**Your assignment:** The entries are to be printed again word for word, but no picture may appear.

**Task data:**
>>

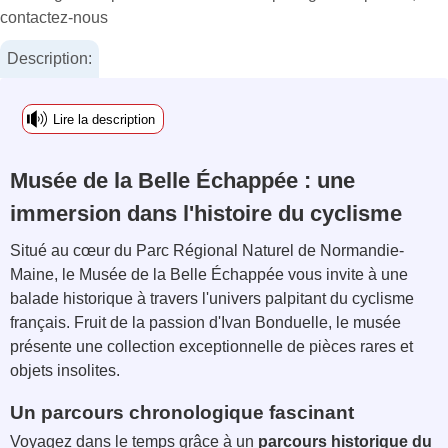
contactez-nous
Description:
Lire la description
Musée de la Belle Échappée : une
immersion dans l'histoire du cyclisme
Situé au cœur du Parc Régional Naturel de Normandie-
Maine, le Musée de la Belle Échappée vous invite à une
balade historique à travers l'univers palpitant du cyclisme
français. Fruit de la passion d'Ivan Bonduelle, le musée
présente une collection exceptionnelle de pièces rares et
objets insolites.
Un parcours chronologique fascinant
Voyagez dans le temps grâce à un
parcours historique du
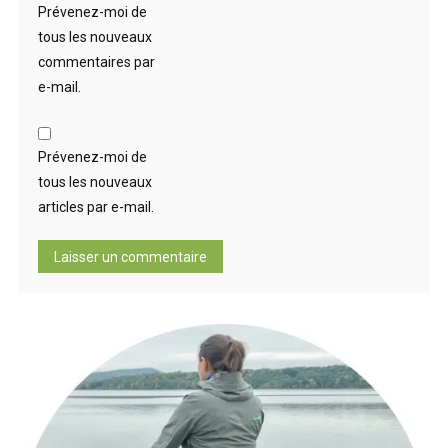
Prévenez-moi de
tous les nouveaux
commentaires par
e-mail.
Prévenez-moi de
tous les nouveaux
articles par e-mail.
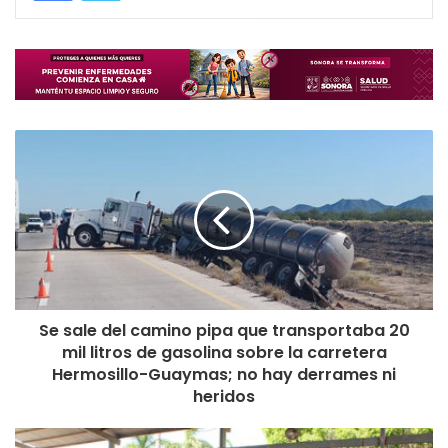
Se sale del camino pipa que transportaba 20
mil litros de gasolina sobre la carretera
Hermosillo-Guaymas; no hay derrames ni
heridos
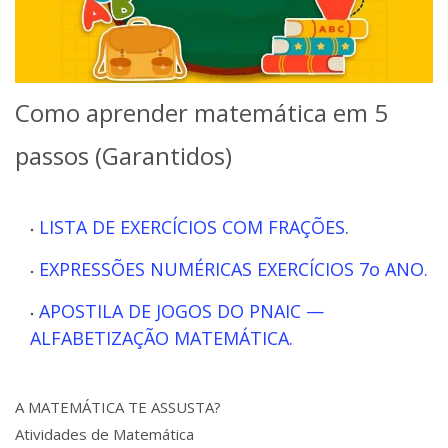
Como aprender matemática em 5
passos (Garantidos)
LISTA DE EXERCÍCIOS COM FRAÇÕES.
EXPRESSÕES NUMÉRICAS EXERCÍCIOS 7o ANO.
APOSTILA DE JOGOS DO PNAIC —
ALFABETIZAÇÃO MATEMÁTICA.
A MATEMÁTICA TE ASSUSTA?
Atividades de Matemática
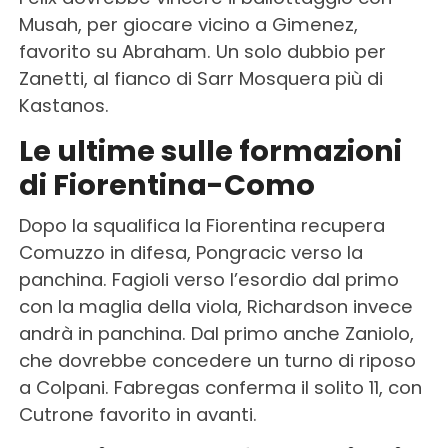
Musah, per giocare vicino a Gimenez,
favorito su Abraham. Un solo dubbio per
Zanetti, al fianco di Sarr Mosquera più di
Kastanos.
Le ultime sulle formazioni
di Fiorentina-Como
Dopo la squalifica la Fiorentina recupera
Comuzzo in difesa, Pongracic verso la
panchina. Fagioli verso l’esordio dal primo
con la maglia della viola, Richardson invece
andrà in panchina. Dal primo anche Zaniolo,
che dovrebbe concedere un turno di riposo
a Colpani. Fabregas conferma il solito 11, con
Cutrone favorito in avanti.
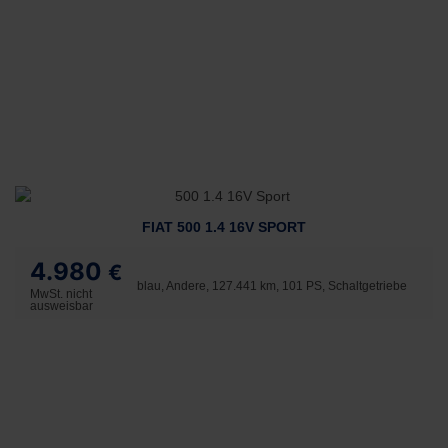
FIAT 500 1.4 16V SPORT
4.980
€
blau, Andere, 127.441 km, 101 PS, Schaltgetriebe
MwSt. nicht
ausweisbar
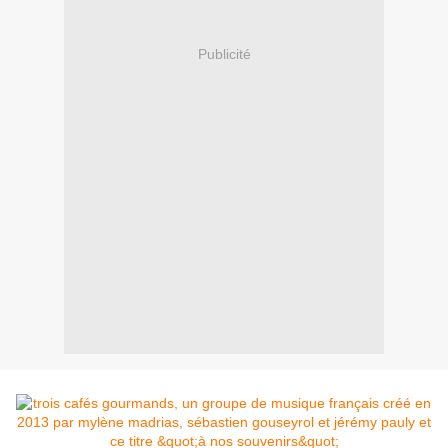
Publicité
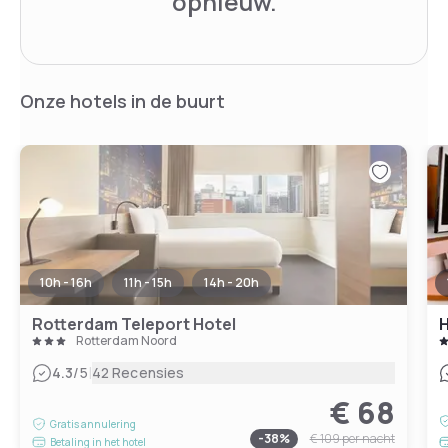
opnieuw.
Onze hotels in de buurt
10h - 16h
11h - 15h
14h - 20h
Rotterdam Teleport Hotel
H
Rotterdam Noord
|
4.3
/5
42 Recensies
€ 68
Gratis annulering
-
38
%
€ 109
per nacht
Betaling in het hotel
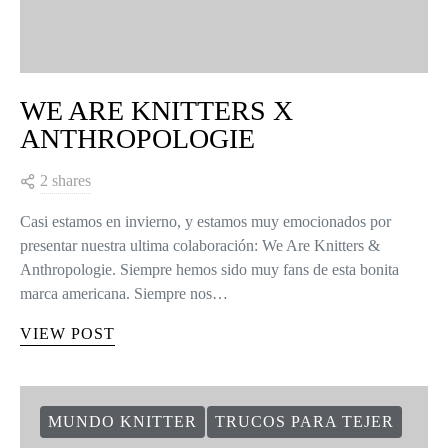
WE ARE KNITTERS X
ANTHROPOLOGIE
2 shares
Casi estamos en invierno, y estamos muy emocionados por
presentar nuestra ultima colaboración: We Are Knitters &
Anthropologie. Siempre hemos sido muy fans de esta bonita
marca americana. Siempre nos…
VIEW POST
MUNDO KNITTER
TRUCOS PARA TEJER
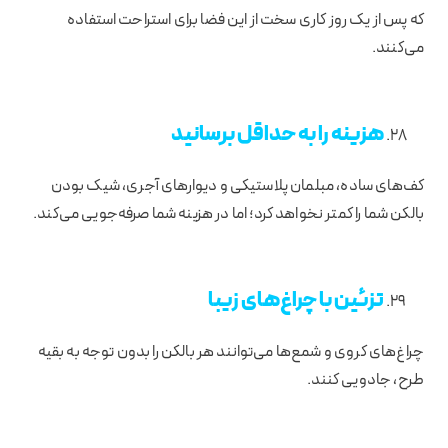
که پس از یک روز کاری سخت از این فضا برای استراحت استفاده
می‌کنند.
هزینه را به حداقل برسانید
کف‌های ساده، مبلمان پلاستیکی و دیوارهای آجری، شیک بودن
بالکن شما را کمتر نخواهد کرد؛ اما در هزینه شما صرفه‌جویی می‌کند.
تزئین با چراغ‌های زیبا
چراغ‌های کروی و شمع‌ها می‌توانند هر بالکن را بدون توجه به بقیه
طرح، جادویی کنند.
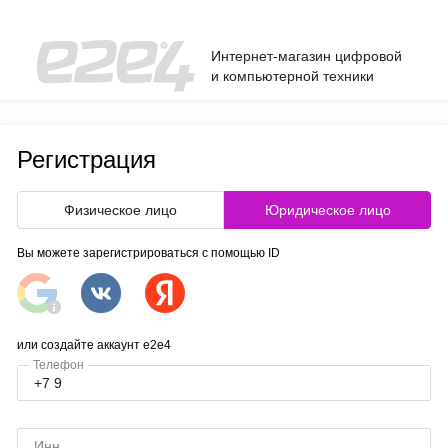
Интернет-магазин цифровой
и компьютерной техники
Регистрация
Физическое лицо
Юридическое лицо
Вы можете зарегистрироваться с помощью ID
или создайте аккаунт e2e4
Телефон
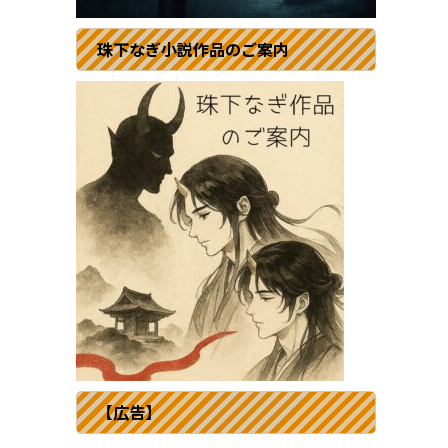
珠下なぎ小説作品のご案内
【広告】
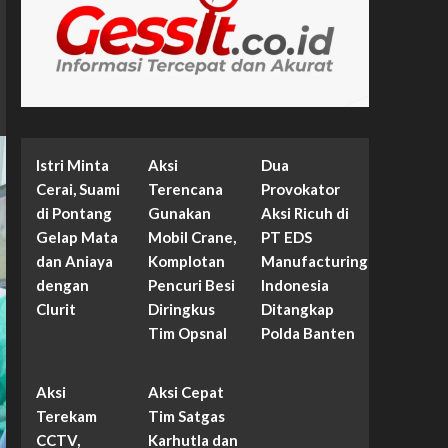
Istri Minta
Aksi
Dua
Cerai, Suami
Terencana
Provokator
di Pontang
Gunakan
Aksi Ricuh di
Gelap Mata
Mobil Crane,
PT EDS
dan Aniaya
Komplotan
Manufacturing
dengan
Pencuri Besi
Indonesia
Clurit
Diringkus
Ditangkap
Tim Opsnal
Polda Banten
Aksi
Aksi Cepat
Terekam
Tim Satgas
CCTV,
Karhutla dan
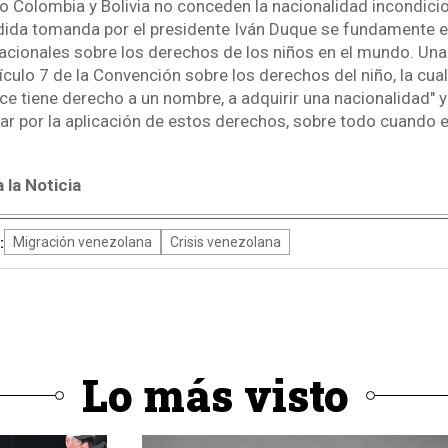
o Colombia y Bolivia no conceden la nacionalidad incondicio
dida tomanda por el presidente Iván Duque se fundamente e
nacionales sobre los derechos de los niños en el mundo. Una
tículo 7 de la Convención sobre los derechos del niño, la cua
ce tiene derecho a un nombre, a adquirir una nacionalidad" 
ar por la aplicación de estos derechos, sobre todo cuando el
la Noticia
:
Migración venezolana
Crisis venezolana
Lo más visto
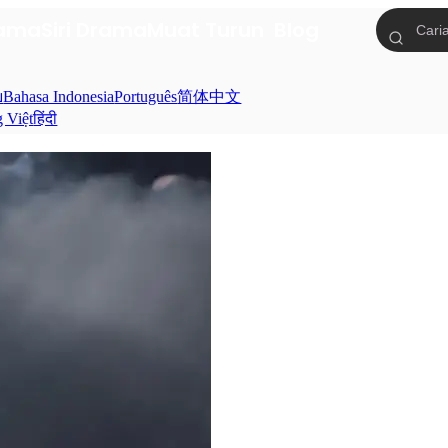
tama
Siri Drama
Muat Turun
Blog
ย
Bahasa Indonesia
Português
简体中文
g Việt
हिंदी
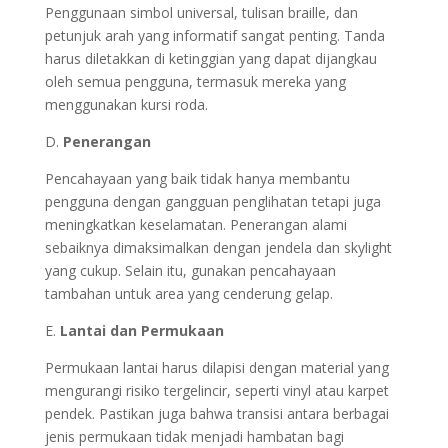
Penggunaan simbol universal, tulisan braille, dan
petunjuk arah yang informatif sangat penting. Tanda
harus diletakkan di ketinggian yang dapat dijangkau
oleh semua pengguna, termasuk mereka yang
menggunakan kursi roda.
D.
Penerangan
Pencahayaan yang baik tidak hanya membantu
pengguna dengan gangguan penglihatan tetapi juga
meningkatkan keselamatan. Penerangan alami
sebaiknya dimaksimalkan dengan jendela dan skylight
yang cukup. Selain itu, gunakan pencahayaan
tambahan untuk area yang cenderung gelap.
E.
Lantai dan Permukaan
Permukaan lantai harus dilapisi dengan material yang
mengurangi risiko tergelincir, seperti vinyl atau karpet
pendek. Pastikan juga bahwa transisi antara berbagai
jenis permukaan tidak menjadi hambatan bagi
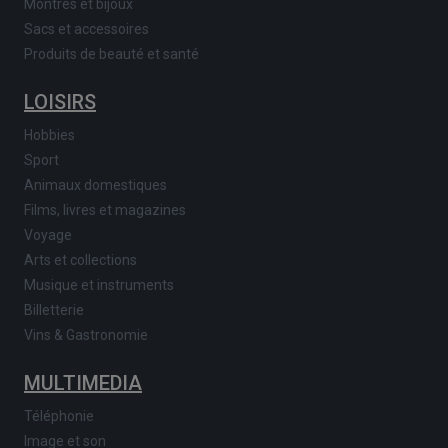
Montres et bijoux
Sacs et accessoires
Produits de beauté et santé
LOISIRS
Hobbies
Sport
Animaux domestiques
Films, livres et magazines
Voyage
Arts et collections
Musique et instruments
Billetterie
Vins & Gastronomie
MULTIMEDIA
Téléphonie
Image et son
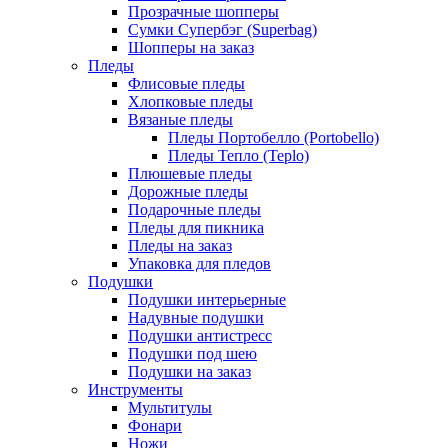
Прозрачные шопперы
Сумки Супербэг (Superbag)
Шопперы на заказ
Пледы
Флисовые пледы
Хлопковые пледы
Вязаные пледы
Пледы Портобелло (Portobello)
Пледы Тепло (Teplo)
Плюшевые пледы
Дорожные пледы
Подарочные пледы
Пледы для пикника
Пледы на заказ
Упаковка для пледов
Подушки
Подушки интерьерные
Надувные подушки
Подушки антистресс
Подушки под шею
Подушки на заказ
Инструменты
Мультитулы
Фонари
Ножи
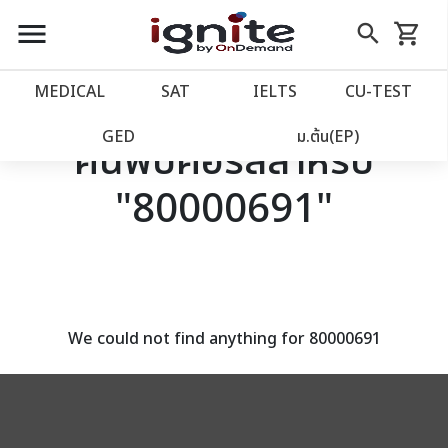
close
close
Skip
menu
search
shopping_cart
รถเข็น
to
Content
หน้าแรก
account_balance
MEDICAL
SAT
IELTS
CU‑TEST
เว็บไซต์อิกไนท์
power_settings_new
GED
ม.ต้น(EP)
ค้นพบคอร์สสำหรับ
"80000691"
โปรโมชั่น
local_offer
วางแผนการเรียน
import_contacts
เข้าสู่ระบบ
account_circle
We could not find anything for 80000691
ลงทะเบียน
assignment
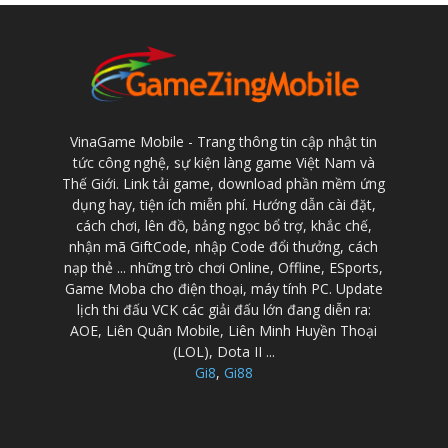
VinaGame Mobile - Trang thông tin cập nhật tin
tức công nghệ, sự kiện làng game Việt Nam và
Thế Giới. Link tải game, download phần mềm ứng
dụng hay, tiện ích miễn phí. Hướng dẫn cài đặt,
cách chơi, lên đồ, bảng ngọc bổ trợ, khắc chế,
nhận mã GiftCode, nhập Code đổi thưởng, cách
nạp thẻ ... những trò chơi Online, Offline, ESports,
Game Moba cho điện thoại, máy tính PC. Update
lịch thi đấu VCK các giải đấu lớn đang diễn ra:
AOE, Liên Quân Mobile, Liên Minh Huyền Thoại
(LOL), Dota II ...
Gi8
,
Gi88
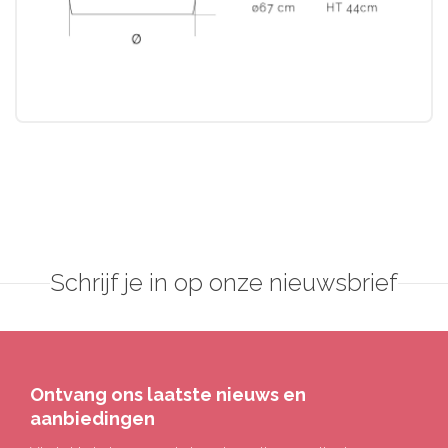
Schrijf je in op onze nieuwsbrief
Ontvang ons laatste nieuws en
aanbiedingen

<<

**Expected answer:**
contactez-nous
Description:
Lire la description
Musée de la Belle Échappée : une
immersion dans l'histoire du cyclisme
Situé au cœur du Parc Régional Naturel de Normandie-
Maine, le Musée de la Belle Échappée vous invite à une
balade historique à travers l'univers palpitant du cyclisme
français. Fruit de la passion d'Ivan Bonduelle, le musée
présente une collection exceptionnelle de pièces rares et
objets insolites.
Un parcours chronologique fascinant
Voyagez dans le temps grâce à un
parcours historique du
Prévenez-moi de
tous les nouveaux
commentaires par
e-mail.
Prévenez-moi de
tous les nouveaux
articles par e-mail.
Se sale del camino pipa que transportaba 20
mil litros de gasolina sobre la carretera
Hermosillo-Guaymas; no hay derrames ni
heridos
Como aprender matemática em 5
passos (Garantidos)
LISTA DE EXERCÍCIOS COM FRAÇÕES.
EXPRESSÕES NUMÉRICAS EXERCÍCIOS 7o ANO.
APOSTILA DE JOGOS DO PNAIC —
ALFABETIZAÇÃO MATEMÁTICA.
A MATEMÁTICA TE ASSUSTA?
Atividades de Matemática
Musah, per giocare vicino a Gimenez,
favorito su Abraham. Un solo dubbio per
Zanetti, al fianco di Sarr Mosquera più di
Kastanos.
Le ultime sulle formazioni
di Fiorentina-Como
Dopo la squalifica la Fiorentina recupera
Comuzzo in difesa, Pongracic verso la
panchina. Fagioli verso l’esordio dal primo
con la maglia della viola, Richardson invece
andrà in panchina. Dal primo anche Zaniolo,
che dovrebbe concedere un turno di riposo
a Colpani. Fabregas conferma il solito 11, con
Cutrone favorito in avanti.
FIAT 500 1.4 16V SPORT
4.980
€
blau, Andere, 127.441 km, 101 PS, Schaltgetriebe
MwSt. nicht
ausweisbar
Publicité
opnieuw.
Onze hotels in de buurt
10h - 16h
11h - 15h
14h - 20h
Rotterdam Teleport Hotel
H
Rotterdam Noord
|
4.3
/5
42 Recensies
€ 68
Gratis annulering
-
38
%
€ 109
per nacht
Betaling in het hotel
WE ARE KNITTERS X
ANTHROPOLOGIE
2 shares
Casi estamos en invierno, y estamos muy emocionados por
presentar nuestra ultima colaboración: We Are Knitters &
Anthropologie. Siempre hemos sido muy fans de esta bonita
marca americana. Siempre nos…
VIEW POST
MUNDO KNITTER
TRUCOS PARA TEJER
که پس از یک روز کاری سخت از این فضا برای استراحت استفاده
می‌کنند.
هزینه را به حداقل برسانید
کف‌های ساده، مبلمان پلاستیکی و دیوارهای آجری، شیک بودن
بالکن شما را کمتر نخواهد کرد؛ اما در هزینه شما صرفه‌جویی می‌کند.
تزئین با چراغ‌های زیبا
چراغ‌های کروی و شمع‌ها می‌توانند هر بالکن را بدون توجه به بقیه
طرح، جادویی کنند.
Интернет-магазин цифровой
и компьютерной техники
Регистрация
Физическое лицо
Юридическое лицо
Вы можете зарегистрироваться с помощью ID
или создайте аккаунт e2e4
Телефон
珠下なぎ小説作品のご案内
【広告】
Istri Minta
Aksi
Dua
Cerai, Suami
Terencana
Provokator
di Pontang
Gunakan
Aksi Ricuh di
Gelap Mata
Mobil Crane,
PT EDS
dan Aniaya
Komplotan
Manufacturing
dengan
Pencuri Besi
Indonesia
Clurit
Diringkus
Ditangkap
Tim Opsnal
Polda Banten
Aksi
Aksi Cepat
Terekam
Tim Satgas
CCTV,
Karhutla dan
o Colombia y Bolivia no conceden la nacionalidad incondicio
dida tomanda por el presidente Iván Duque se fundamente e
nacionales sobre los derechos de los niños en el mundo. Una
tículo 7 de la Convención sobre los derechos del niño, la cua
ce tiene derecho a un nombre, a adquirir una nacionalidad" 
ar por la aplicación de estos derechos, sobre todo cuando el
la Noticia
:
Migración venezolana
Crisis venezolana
Lo más visto
tama
Siri Drama
Muat Turun
Blog
ย
Bahasa Indonesia
Português
简体中文
g Việt
हिंदी
Penggunaan simbol universal, tulisan braille, dan
petunjuk arah yang informatif sangat penting. Tanda
harus diletakkan di ketinggian yang dapat dijangkau
oleh semua pengguna, termasuk mereka yang
menggunakan kursi roda.
D.
Penerangan
Pencahayaan yang baik tidak hanya membantu
pengguna dengan gangguan penglihatan tetapi juga
meningkatkan keselamatan. Penerangan alami
sebaiknya dimaksimalkan dengan jendela dan skylight
yang cukup. Selain itu, gunakan pencahayaan
tambahan untuk area yang cenderung gelap.
E.
Lantai dan Permukaan
Permukaan lantai harus dilapisi dengan material yang
mengurangi risiko tergelincir, seperti vinyl atau karpet
pendek. Pastikan juga bahwa transisi antara berbagai
jenis permukaan tidak menjadi hambatan bagi
Montres et bijoux
Sacs et accessoires
Produits de beauté et santé
LOISIRS
Hobbies
Sport
Animaux domestiques
Films, livres et magazines
Voyage
Arts et collections
Musique et instruments
Billetterie
Vins & Gastronomie
MULTIMEDIA
Téléphonie
Image et son
Прозрачные шопперы
Сумки Супербэг (Superbag)
Шопперы на заказ
Пледы
Флисовые пледы
Хлопковые пледы
Вязаные пледы
Пледы Портобелло (Portobello)
Пледы Тепло (Teplo)
Плюшевые пледы
Дорожные пледы
Подарочные пледы
Пледы для пикника
Пледы на заказ
Упаковка для пледов
Подушки
Подушки интерьерные
Надувные подушки
Подушки антистресс
Подушки под шею
Подушки на заказ
Инструменты
Мультитулы
Фонари
Ножи
close
close
Skip
menu
search
shopping_cart
รถเข็น
to
Content
หน้าแรก
account_balance
MEDICAL
SAT
IELTS
CU‑TEST
เว็บไซต์อิกไนท์
power_settings_new
GED
ม.ต้น(EP)
ค้นพบคอร์สสำหรับ
"80000691"
โปรโมชั่น
local_offer
วางแผนการเรียน
import_contacts
เข้าสู่ระบบ
account_circle
We could not find anything for 80000691
ลงทะเบียน
assignment
VinaGame Mobile - Trang thông tin cập nhật tin
tức công nghệ, sự kiện làng game Việt Nam và
Thế Giới. Link tải game, download phần mềm ứng
dụng hay, tiện ích miễn phí. Hướng dẫn cài đặt,
cách chơi, lên đồ, bảng ngọc bổ trợ, khắc chế,
nhận mã GiftCode, nhập Code đổi thưởng, cách
nạp thẻ ... những trò chơi Online, Offline, ESports,
Game Moba cho điện thoại, máy tính PC. Update
lịch thi đấu VCK các giải đấu lớn đang diễn ra:
AOE, Liên Quân Mobile, Liên Minh Huyền Thoại
(LOL), Dota II ...
Gi8
,
Gi88
Schrijf je in op onze nieuwsbrief
Ontvang ons laatste nieuws en
aanbiedingen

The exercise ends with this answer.